Okay. You have a new server and a fresh install of SQL Server. What are some of the things that you need to do before you sign off and hand it over to production? What do you need to do to keep the server running smoothly? Here is a list of things I keep in mind before handing a server over to production.
1. Make sure SQL Server has the latest patches.
This is pretty self explanatory, but before a server gets turned over to production make sure it has the latest patches. There is no need in causing downtime later because you forgot to patch the box.
2. Enable full auditing on both Successful and Failed Logins.
Under the Security Tab in the Server Properties, there is an option to audit both failed and successful logins. By default, this is set to failed logins only, but I like to be able to correlate events on the server with who may have logged in around that time.
3. Increase SQL Server log history threshold in order to maintain logs for a longer amount of time.
Under the Management folder, right-click on SQL Server Logs and select Configure. By default SQL Server will keep 6 error logs before they are recycled. I increase this to 99, which is the maximum value.
4. Set a default path for data and log files.
Under the Database Settings Tab in the Server Properties, there is a place to set the database default locations. I like to change this in case a database gets created without specifying a location, it will not go in the install directory.
5. Set up Database Mail.
Instead of reinventing the wheel here, I will just point you to a couple of articles that I used to setup Database Mail. The following articles are script based, so they can be modified and included in your post install scripts.
6. Determine Drive Structure and move system databases if necessary. Specifically, move the tempdb to its own drive if it is possible.
The system database that is most likely to cause disk contention and grow the largest is the tempdb. I typically try to put the database and log file on its own drive. Here is the MSDN link for moving system databases.
7. Create a maintenance database.
A maintenance database is a good place to store objects that are required to perform maintenance on the system. This may also be where you store things such as the nums or tally (http://www.sqlservercentral.com/articles/TSQL/62867/) table that are required for certain queries.
8. Create a job to update statistics.
I have heard a little on both sides of this. If you are using auto update statistics and also have a job to update statistics, you are overworking your server. But on the other hand only certain events trigger SQL Server to Auto Update. I fall on the side of forcing the update. Here is a good script that will force the update for all databases. Keep in mind all of these stored procedures unless stated otherwise, I put in the maintenance database.
9. Create a job to cycle the error log.
Whenever SQL Server is restarted, it creates a new error log. If the server stays up for a while, this can make for a very large error log. I create a job that runs on a daily or weekly basis that executes the sp_cycle_errorlog stored procedure in the master database. This will create a new error log without having to restart SQL Server.
10. Create a job to cleanup the Backup History from the msdb.
As backups are performed the information is logged to tables in the msdb. Over time this can cause the msdb to become very large. There is a stored procedure in the msdb that can be executed to remove this history called sp_delete_backuphistory. This accepts a date parameter and will remove any history prior to the given date. I create a job that runs the following command on a weekly basis.

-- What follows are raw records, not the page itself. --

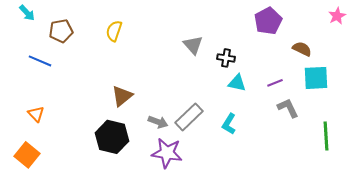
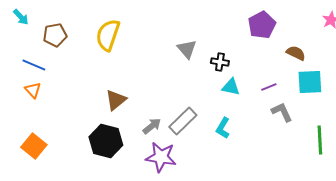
yellow semicircle: (114, 31) -> (108, 35), size x1.5
orange triangle: (36, 114) -> (33, 90), moved
gray arrow: (158, 122) -> (152, 126), turned -60
orange square: (27, 155) -> (34, 146), moved

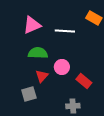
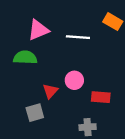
green semicircle: (38, 53) -> (25, 58), moved
red rectangle: (84, 81) -> (101, 97), turned -35

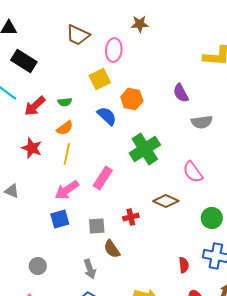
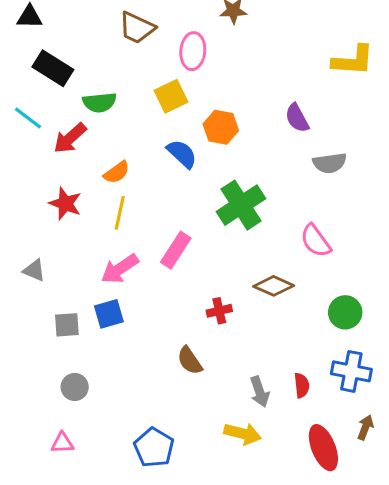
green semicircle: (65, 102) -> (100, 102), moved, size x1.5
gray square: (97, 226) -> (67, 325), moved
gray arrow: (90, 269) -> (260, 392), moved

DECLARE @DeleteBeforeDate DATETIME
SELECT @DeleteBeforeDate = DATEADD(month,-1,GETDATE())
EXEC msdb..sp_delete_backuphistory @DeleteBeforeDate
11. Create a job to maintenance indexes.
I don't like jobs that just go reindex everything in the database. I like to selectively reindex; only rebuild the indexes if they are beyond a certain fragmentation level. Here is a link to script I am currently using.
12. Create a job to run a DBCC CHECKDB to run against all databases.

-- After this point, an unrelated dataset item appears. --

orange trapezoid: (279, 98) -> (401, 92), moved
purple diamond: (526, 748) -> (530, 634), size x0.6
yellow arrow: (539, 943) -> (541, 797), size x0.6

A lot of times this is thrown in with the backup jobs, but I like to create a separate job that may be able to run at a different time.
13. Create a job to check for long running jobs.
One of the issues I have faced in the past is not being notified that a job is having issues because instead of failing it is just hung. I create a job that runs once an hour or so to look for jobs that have been running over x amount of time. If a job is found, then the long running job fails or sends an error notification. The following article can be referenced for details.
14. Determine a backup and retention strategy.
There are several different strategies here. They differ by organization and even by server. The main point here is to come up with a solution and test it thoroughly.
15. Make sure each maintenance job has an output file in a standard directory.
In the advanced tab under the job steps create an output file. This will allow you to see the full description of the job execution. There is nothing more annoying than not being able to see why a job failed.
16. Determine the optimal memory settings for the server.
A number of factors affect the way the settings should be configured, but here are a couple of articles that may help.
17. Run the SQL Best Practice Analyzer to determine if there are potential issues in the database environment.
18. You may also be interested in testing your disk drives using SQLIOSim.
Most of the items above can be scripted and applied to the servers before moving to production. Come up with the script that best suits your organization and servers and moving a server into production should be a fairly simple process.